The story Mysterio told of his now-wife Angie quitting her studies for a bit and sending him money when he was running out early in his career was about as cool as it gets.  

Orange Cassidy takes a crowbar to the back from The Blade.

The way Orange Cassidy is winning matches these days — kicking out from a crowbar to the back — you have to start to wonder what it’s actually going to take to beat him for the International Championship.

The Hook vs. The Firm story has been under-the-radar good.

It’s going to end with Matt Hardy and Private Party finally breaking free and maybe a fun eight-man tag.

It’s was really refreshing to see MJF let Maxwell Jacob Friedman shine through while getting the key to the Town of Oyster Bay on Monday.

Flanked by plenty of friends and family, you could tell it genuinely meant something to the Plainview, Long Island native.

The AEW world champion wanted to leave a message for the kids in attendance in a different tone than he might at Dynamite.

“You can be proud of struggling in school because school did not come easy for me,” Friedman said. “But the fact of the matter is, Long Island has a community of people that is so overwhelmingly positive and I think for me, even when I was struggling in school, even when I told people about my insane dreams, for the most part, I wasn’t met with an insane amount of hesitancy or anger. A lot of the time I was just met with ‘go for it.’

“What I would like to say to you guy is, if you give stuff 110 percent and you do not stop and if you do not yield and you laugh in the face of adversity you can be anything you want to be. That not some gaga crap. It’s real. If you have a dream and you want it more than anything, go for it.”

Wrestler of the Week

Rhea Ripley, WWE

No one’s stock rose more during WrestleMania than Ripley.

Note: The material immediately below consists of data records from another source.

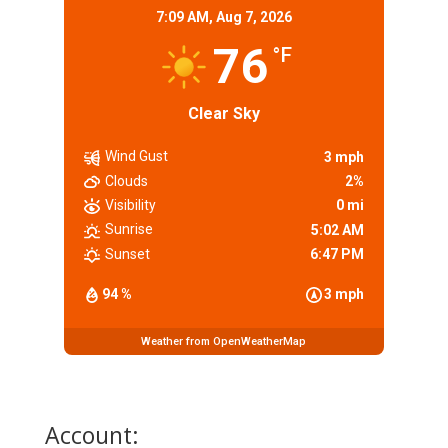
7:09 AM,
Aug 7, 2026
76
°F
Clear Sky
Wind Gust
3 mph
Clouds
2%
Visibility
0 mi
Sunrise
5:02 AM
Sunset
6:47 PM
94 %
3 mph
Weather from OpenWeatherMap
Account:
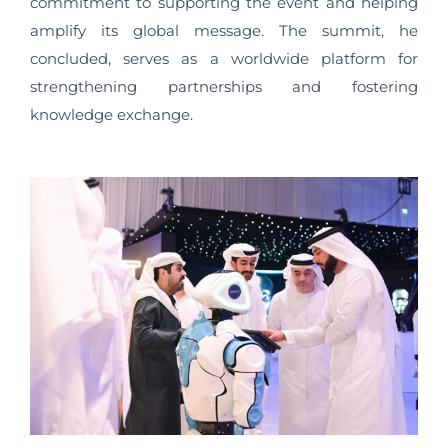
commitment to supporting the event and helping
amplify its global message. The summit, he
concluded, serves as a worldwide platform for
strengthening partnerships and fostering
knowledge exchange.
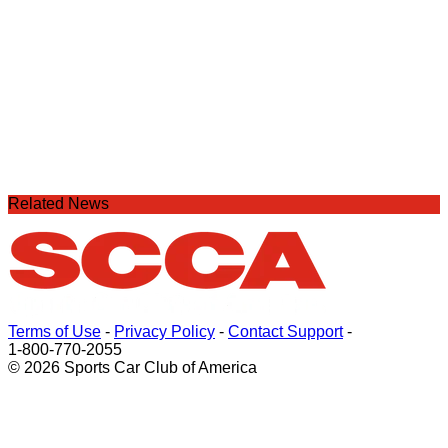
Related News
Terms of Use
-
Privacy Policy
-
Contact Support
-
1-800-770-2055
© 2026 Sports Car Club of America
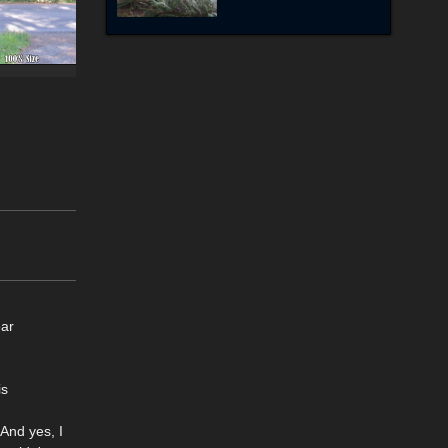
ear
is
And yes, I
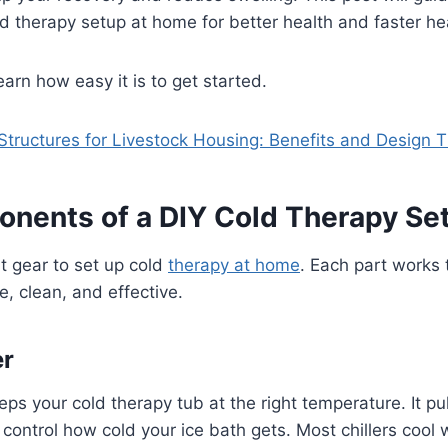
ld therapy setup at home for better health and faster he
earn how easy it is to get started.
Structures for Livestock Housing: Benefits and Design T
nents of a DIY Cold Therapy Se
t gear to set up cold
therapy at home
. Each part works 
e, clean, and effective.
er
eps your cold therapy tub at the right temperature. It pul
u control how cold your ice bath gets. Most chillers cool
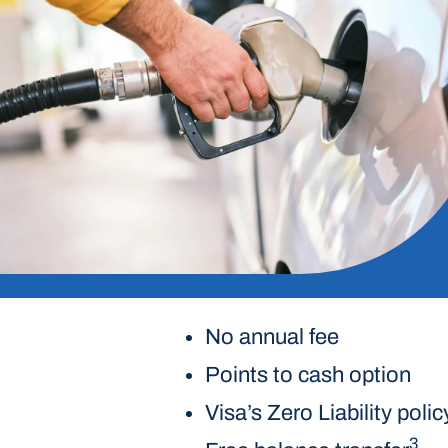
No annual fee
Points to cash option
Visa’s Zero Liability polic
3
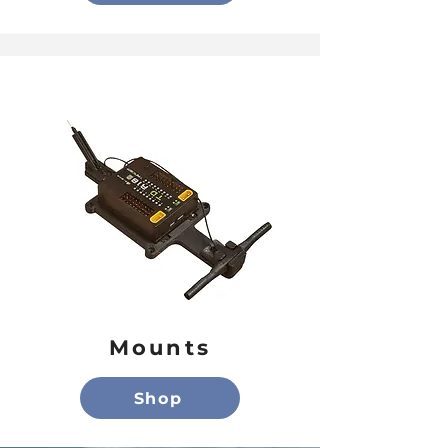
Mounts
Shop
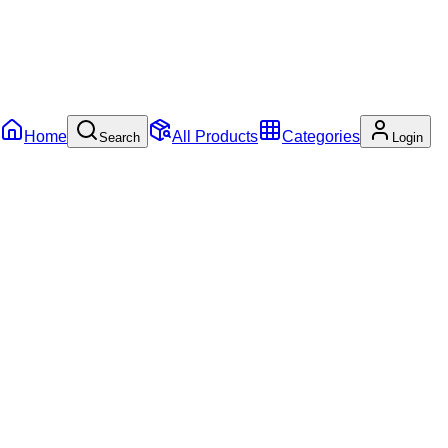
Home
All Products
Categories
Search
Login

The 26-year-old Aussie was finally able to overcome Charlotte Flair for the SmackDown women’s championship in probably the match of her life and maybe the weekend on the grandest stage of them all.

It fully solidified Ripley as a main-event player.

On top of that, Bianca Belair retaining the Raw women’s championship in a third straight WrestleMania win could put the two young stars on a major collision course for WrestleMania 40.

Rhea Ripley is the new SmackDown women’s champion.

Match to Watch

Austin and Colton Gunn (c.) vs. FTR, AEW tag team championship on Dynamite (8 pm., TBS)

FTR’s contract status with AEW is hot topic, with theirs reportedly up soon.

The stipulation for this match is if Dax Harwood and Cash Wheeler can’t defeat the Gunns for the AEW tag team championships they will leave the company.

So there is plenty of reality seeping in here, especially with FTR likely being a key component to any CM Punk return if it does happen.